Effects of Conversion from Grasslands And/or Agricultural Land to a Cellulosic Biofuel Crop
Rangeland and Pasture Research
2013 Annual Report
1a.Objectives (from AD-416):
The objective of the experiment is to observe and quantify the effects of land conversion from grassland or tilled agricultural land (wheat) to a cellulosic biofuel crop of switchgrass. This project will allow cooperation by multiple institutions and multiple disciplines to study feedstock production of cellulosic biofuels on the Southern Plains.
1b.Approach (from AD-416):
Two sites of Alamo switchgrass will be established: one on the Southern Plains Range Research Station in Woodward, Oklahoma and one at the Southern Plains Experimental Range near Ft. Supply, Oklahoma. The data harvested will be watershed carbon, water, and energy fluxes; soil carbon amount and quality, biomass production, water consumption and runoff, and soil erosion.

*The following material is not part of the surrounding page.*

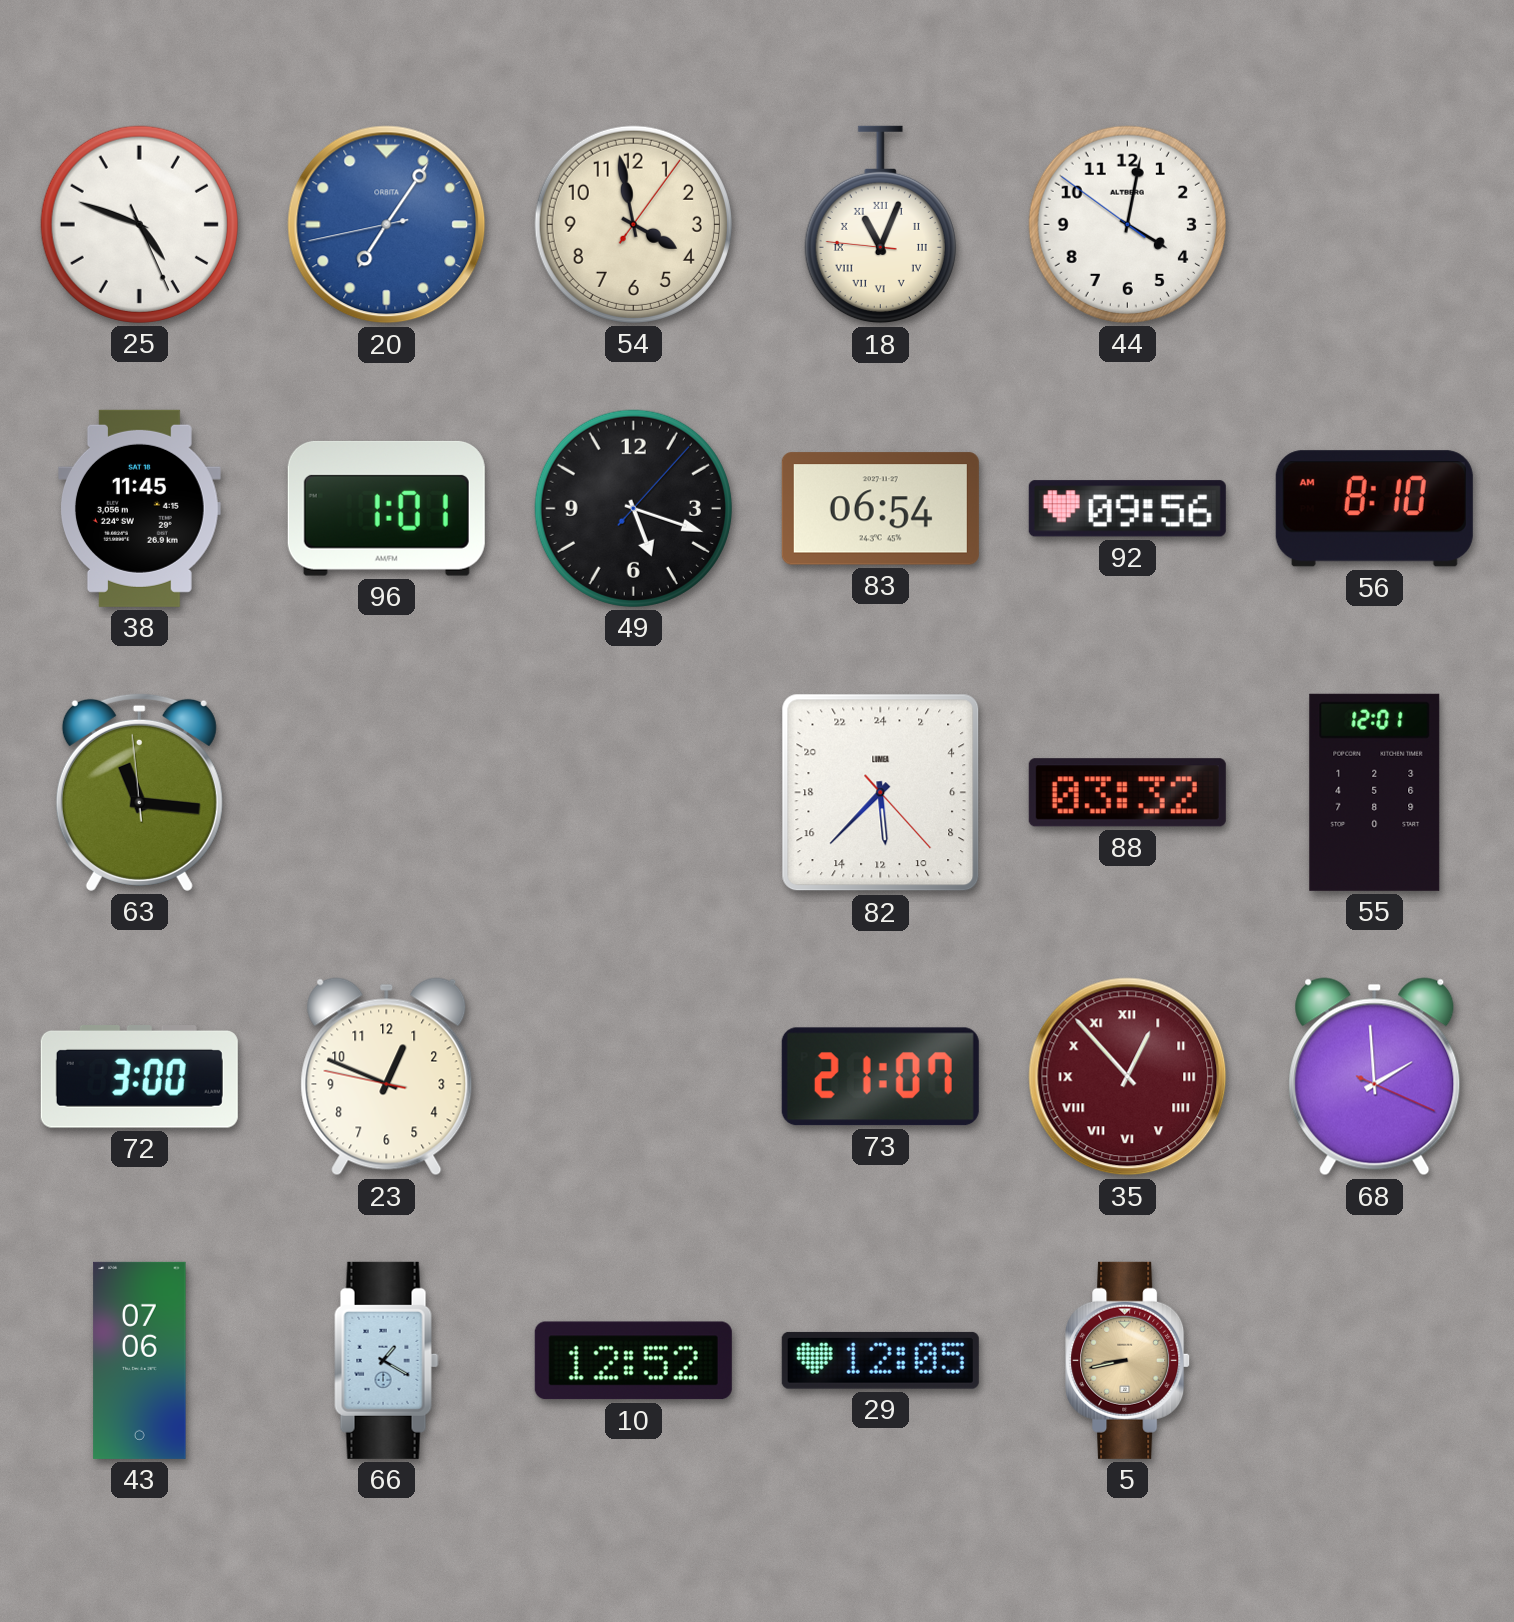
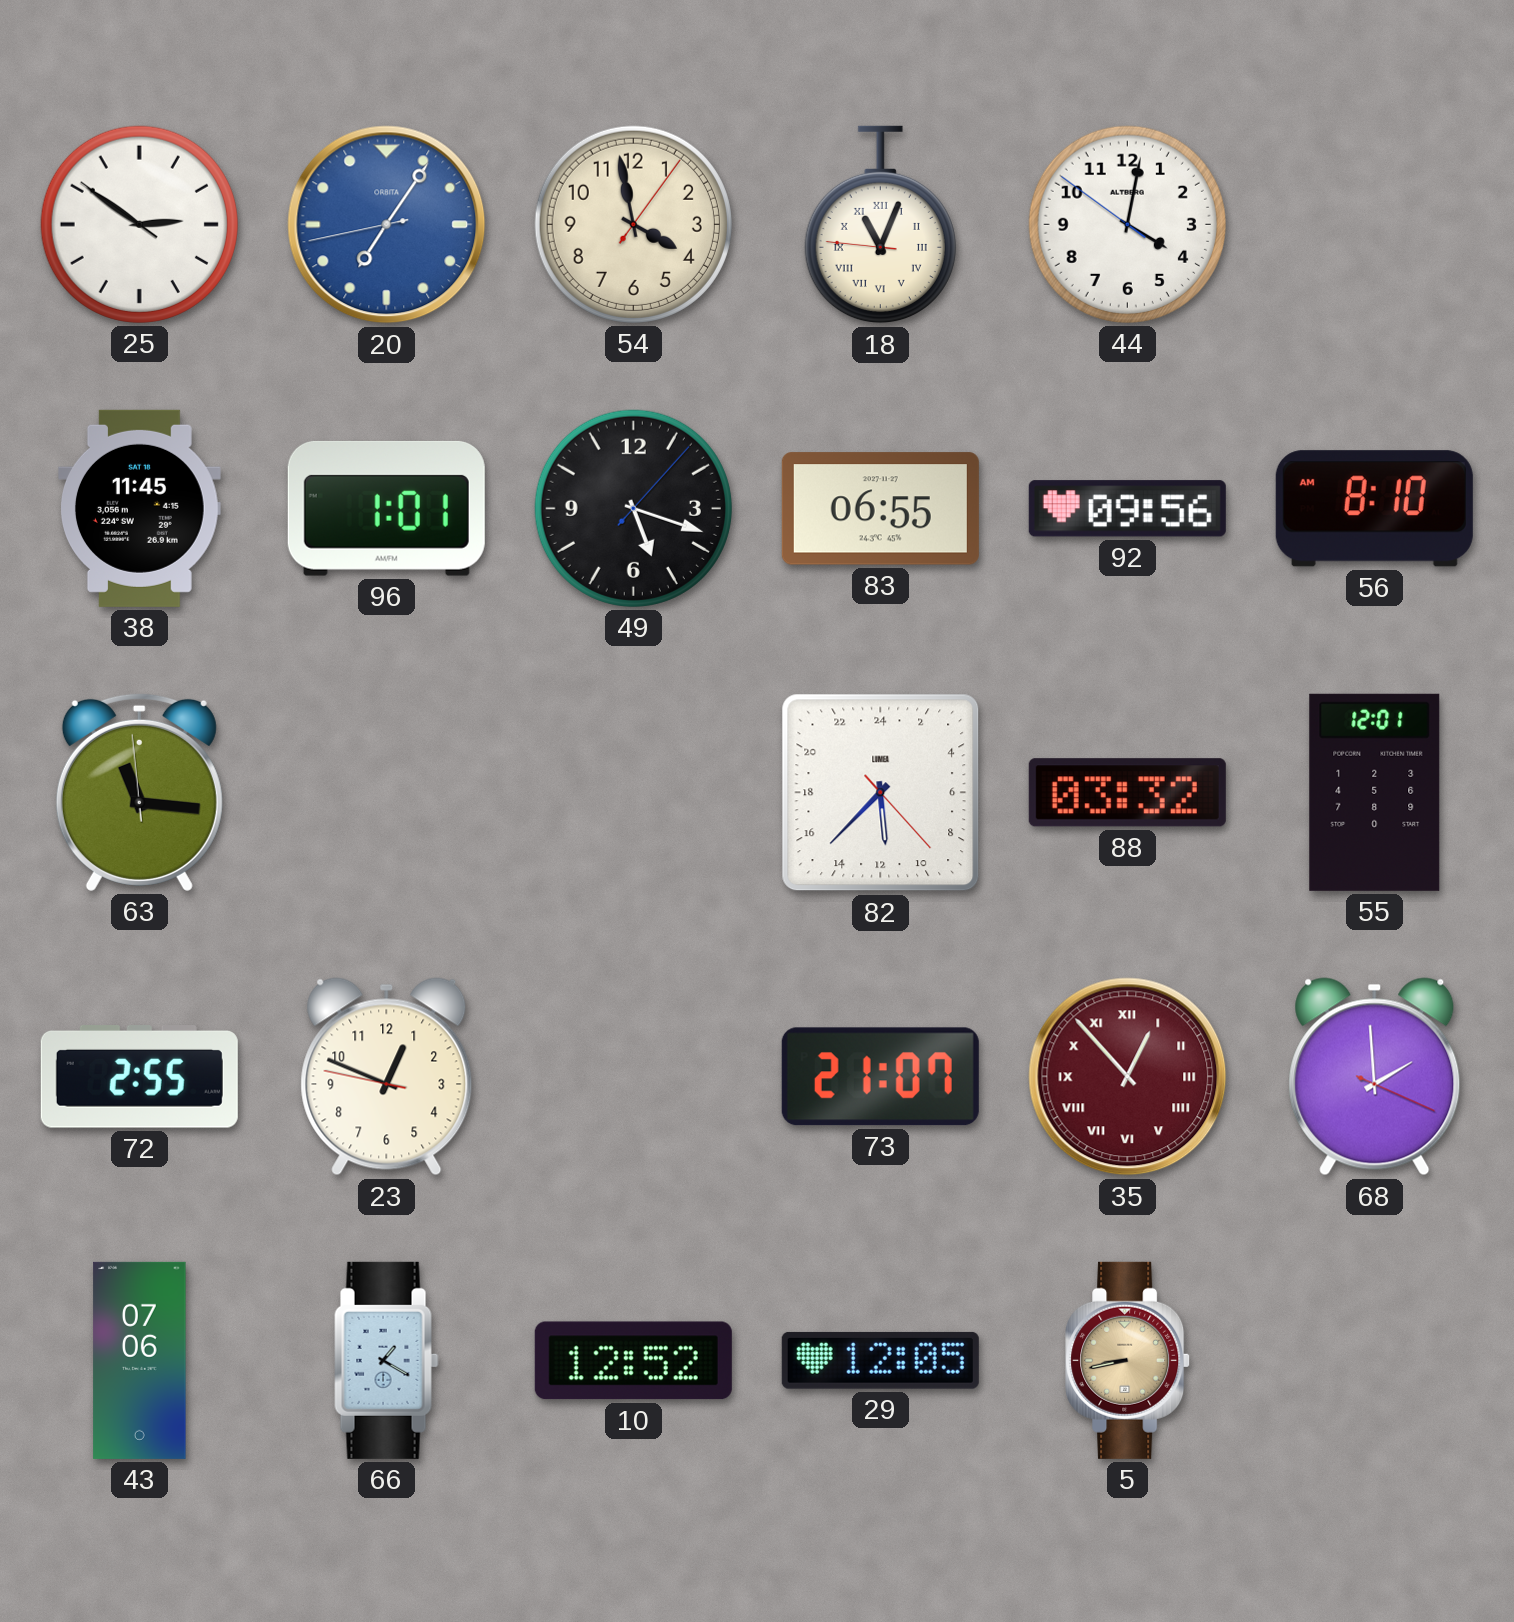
25: 4:48 -> 2:50
83: 06:54 -> 06:55
72: 3:00 -> 2:55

The information gathered will be used to develop recommendations for efficient biofuels production that mitigate impacts on air and water quality.

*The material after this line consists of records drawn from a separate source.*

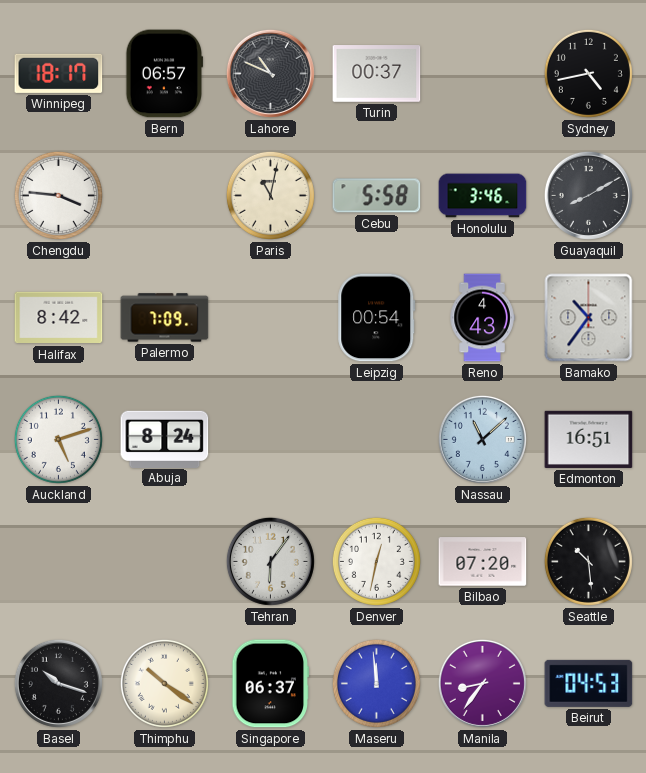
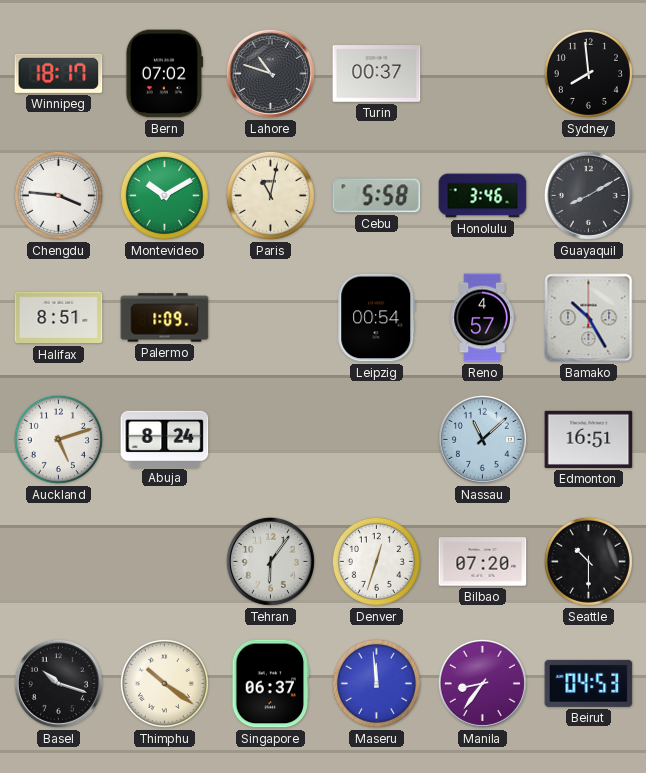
Bern: 06:57 -> 07:02
Lahore: 10:49 -> 10:48
Sydney: 4:43 -> 7:59
Montevideo: none -> 10:10
Halifax: 8:42 -> 8:51
Palermo: 7:09 -> 1:09
Reno: 4:43 -> 4:57
Bamako: 10:36 -> 10:25
Denver: 12:32 -> 12:33
Seattle: 10:29 -> 10:30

The objective of this cooperative agreement is to study carbon sequestration by pasture and cropland converted to switchgrass production for biofuels. The switchgrass pasture that was established in 2010 has a significantly decreased stand this year. Due to the record drought of 2011, it has decreased in quality because of plant mortality and invasion by winter-annual grasses. The cropland site, which had previously been in wheat production for over 60 years, was planted to switchgrass in April 2009. With the 3 years of drought conditions and the sandy soils of this site, it has been abandoned because of near 100% loss of the switchgrass, and the Eddy covariance tower has been removed. The tower has collected carbon flux data since 2009. These carbon flux data have been transferred to the cooperating laboratory at the University of Nebraska-Lincoln for analysis. Biomass production estimates have been collected monthly during the growing season, along with total leaf area measurements. Water recharge in soils is now being monitored by electronic devices, and data have been transferred to the cooperator at Oklahoma State University.